▶ **Assigned task**: The reply to the records below should contain exactly the lines from the line with "ВИДЕО (641, 53)" through the line with "ГЛАВНАЯ (192, 2491)", and nothing besides.

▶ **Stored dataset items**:

|---|

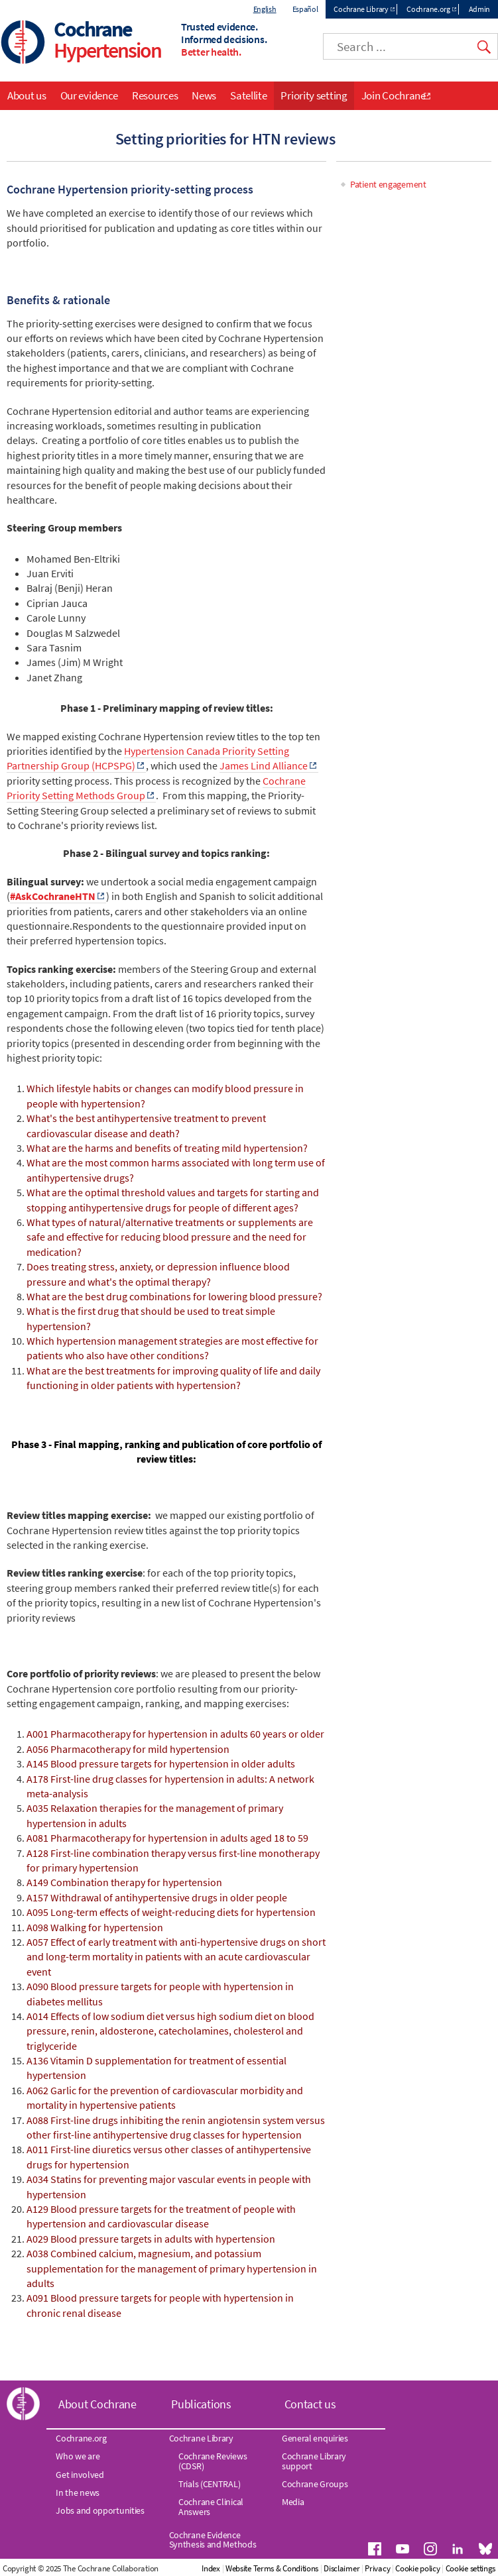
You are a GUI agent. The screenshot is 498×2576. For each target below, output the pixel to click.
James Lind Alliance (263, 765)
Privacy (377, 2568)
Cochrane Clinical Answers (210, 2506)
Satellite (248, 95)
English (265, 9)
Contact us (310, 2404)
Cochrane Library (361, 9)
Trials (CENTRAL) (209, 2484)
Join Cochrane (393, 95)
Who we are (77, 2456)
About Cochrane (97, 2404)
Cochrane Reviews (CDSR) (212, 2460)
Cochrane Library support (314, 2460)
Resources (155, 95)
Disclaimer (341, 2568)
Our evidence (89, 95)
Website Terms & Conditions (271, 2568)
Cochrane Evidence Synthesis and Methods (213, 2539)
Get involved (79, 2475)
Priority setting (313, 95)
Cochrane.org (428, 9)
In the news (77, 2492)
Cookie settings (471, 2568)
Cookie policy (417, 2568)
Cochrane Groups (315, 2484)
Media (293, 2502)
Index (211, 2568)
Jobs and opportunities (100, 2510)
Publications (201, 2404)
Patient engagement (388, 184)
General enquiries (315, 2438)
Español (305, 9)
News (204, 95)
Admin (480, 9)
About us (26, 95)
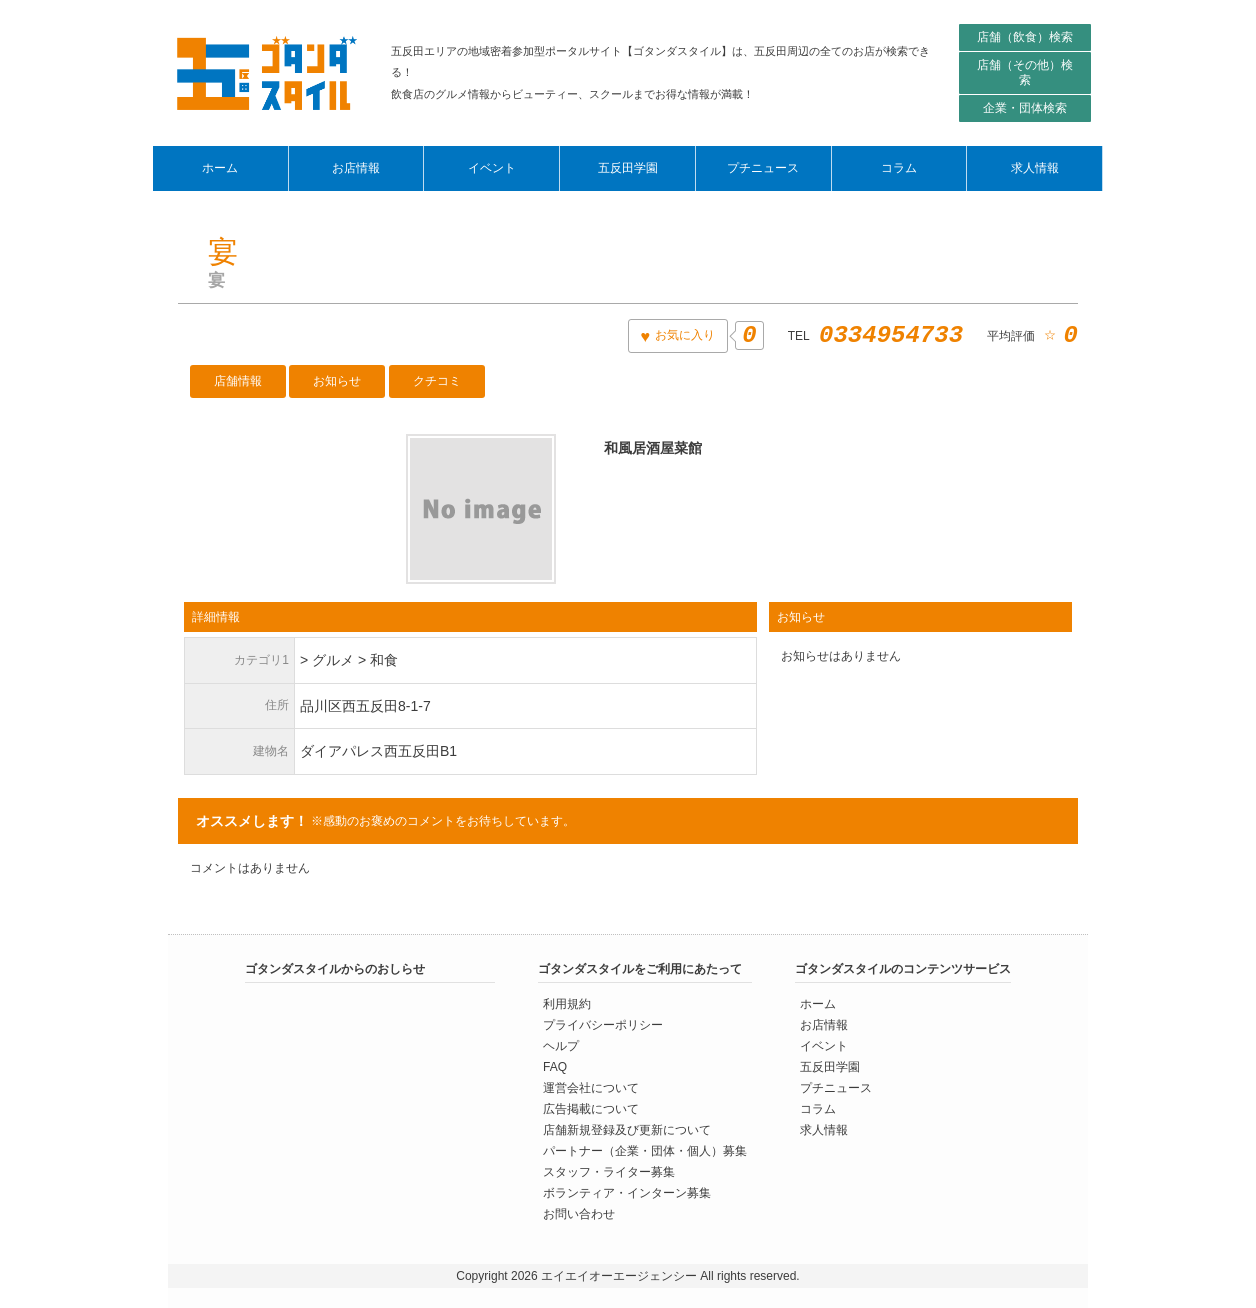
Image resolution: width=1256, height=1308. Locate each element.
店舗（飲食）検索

|---|

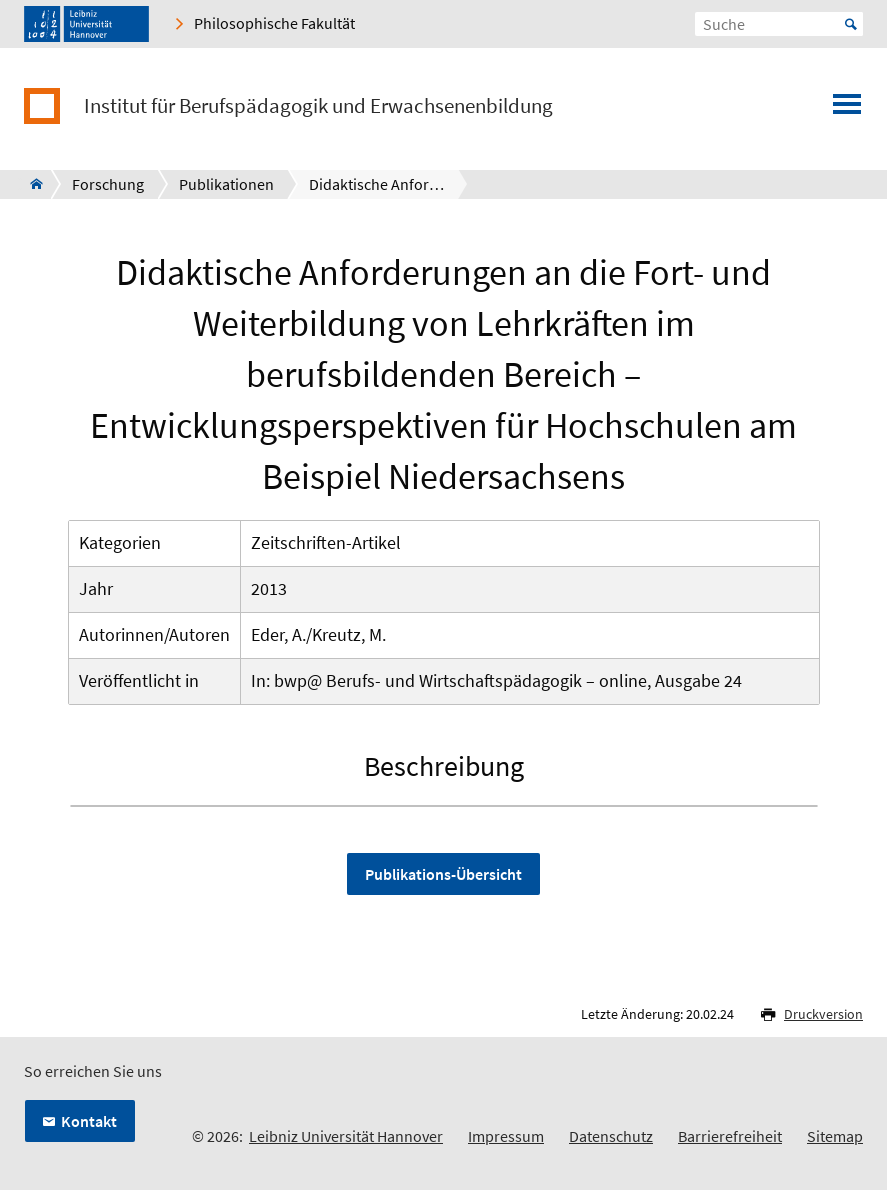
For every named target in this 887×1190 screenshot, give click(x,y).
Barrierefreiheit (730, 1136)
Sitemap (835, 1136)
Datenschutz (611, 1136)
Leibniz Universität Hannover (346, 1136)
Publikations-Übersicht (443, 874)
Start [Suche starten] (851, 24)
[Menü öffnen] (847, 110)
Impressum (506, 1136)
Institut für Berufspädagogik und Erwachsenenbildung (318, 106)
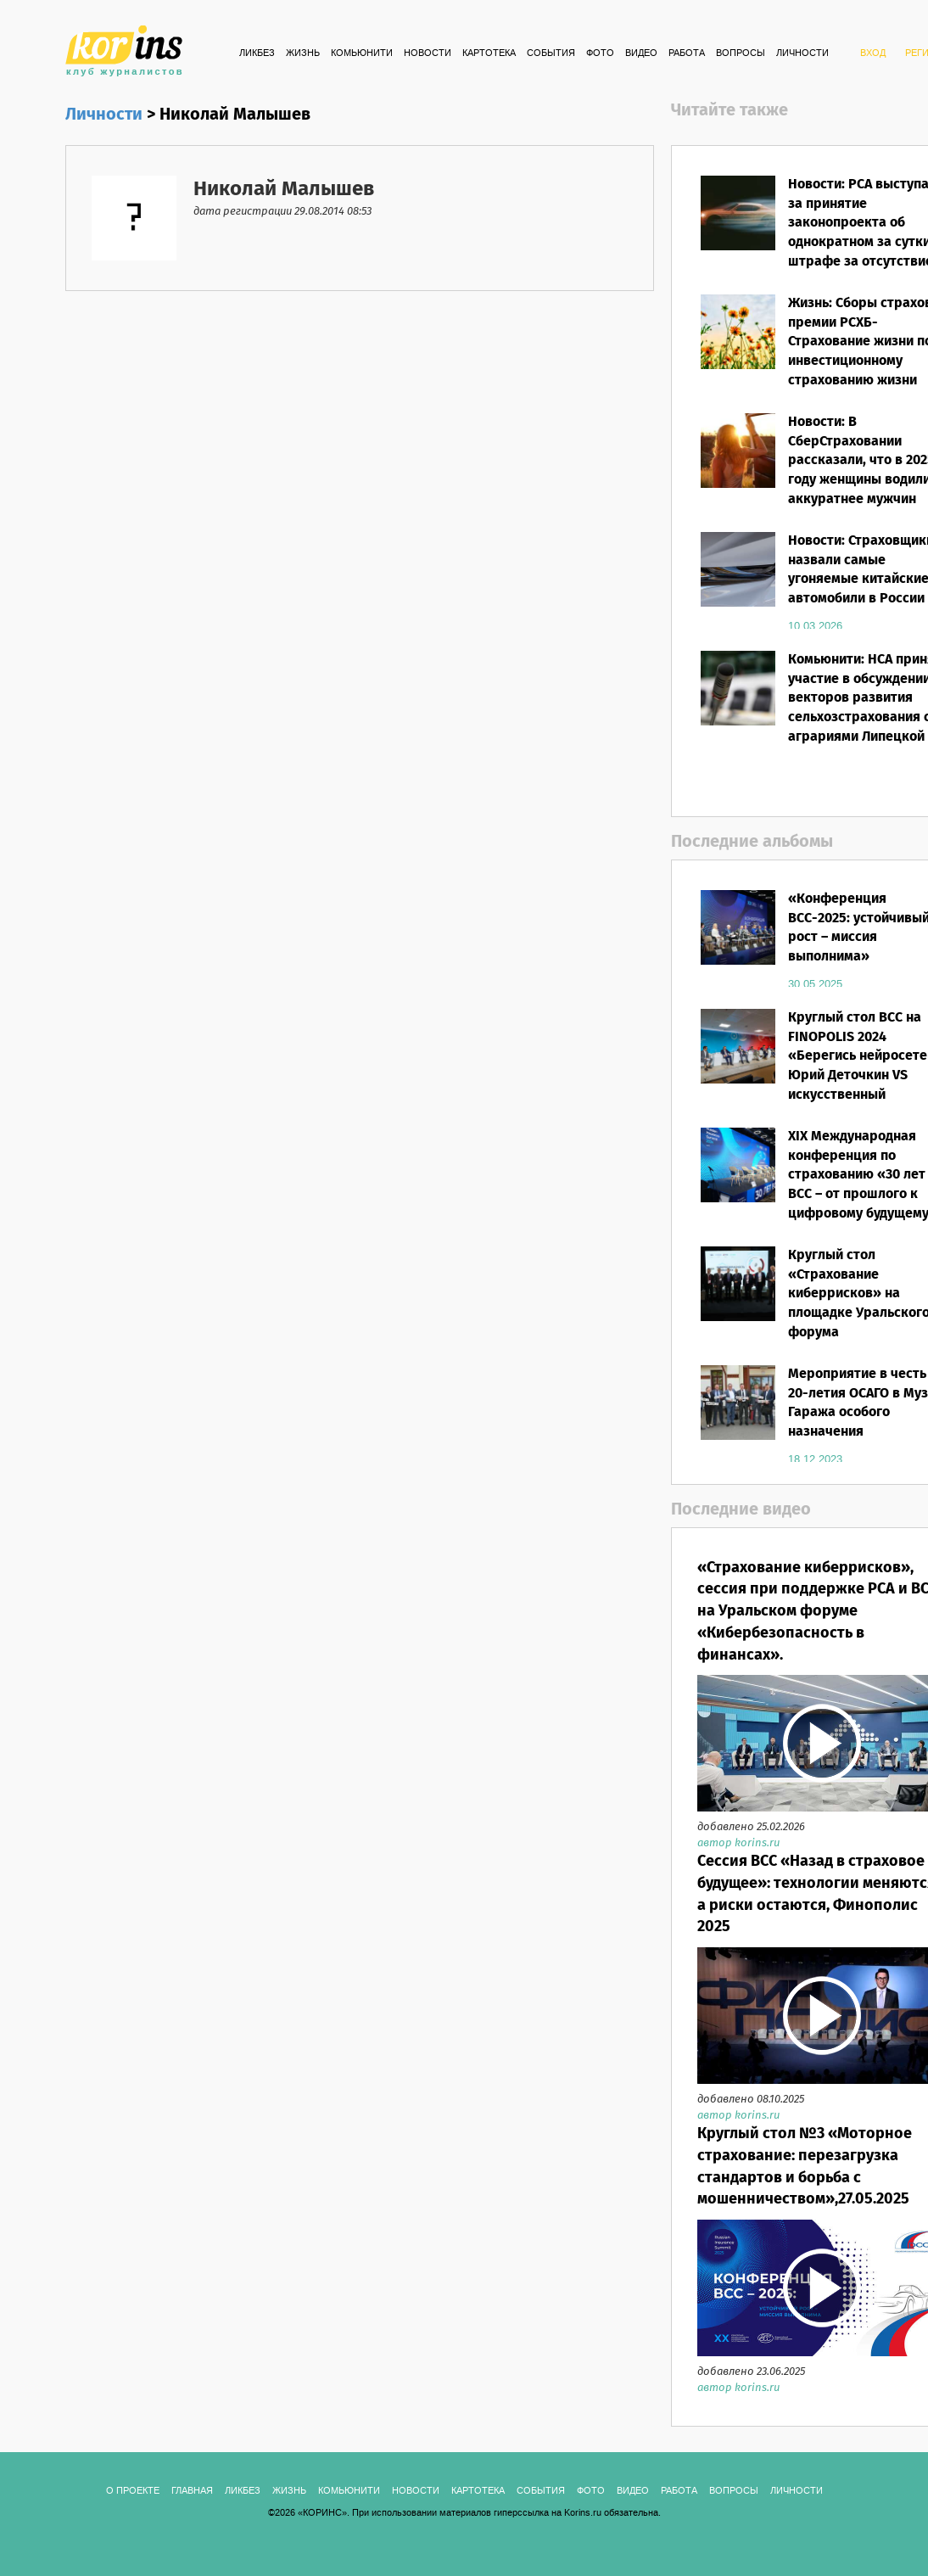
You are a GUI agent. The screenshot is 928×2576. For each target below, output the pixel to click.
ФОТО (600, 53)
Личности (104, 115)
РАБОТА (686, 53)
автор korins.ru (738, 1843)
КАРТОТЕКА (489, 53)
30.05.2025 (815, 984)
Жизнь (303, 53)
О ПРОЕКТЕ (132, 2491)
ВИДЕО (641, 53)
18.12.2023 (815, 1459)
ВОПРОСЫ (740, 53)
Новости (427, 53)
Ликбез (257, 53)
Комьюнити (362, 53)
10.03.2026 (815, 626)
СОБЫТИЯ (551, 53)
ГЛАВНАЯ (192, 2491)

|---|

▶ **Completed exercise**:
ВИДЕО (641, 53)
18.12.2023 (815, 1459)
ВОПРОСЫ (740, 53)
Новости (427, 53)
Ликбез (257, 53)
Комьюнити (362, 53)
10.03.2026 (815, 626)
СОБЫТИЯ (551, 53)
ГЛАВНАЯ (192, 2491)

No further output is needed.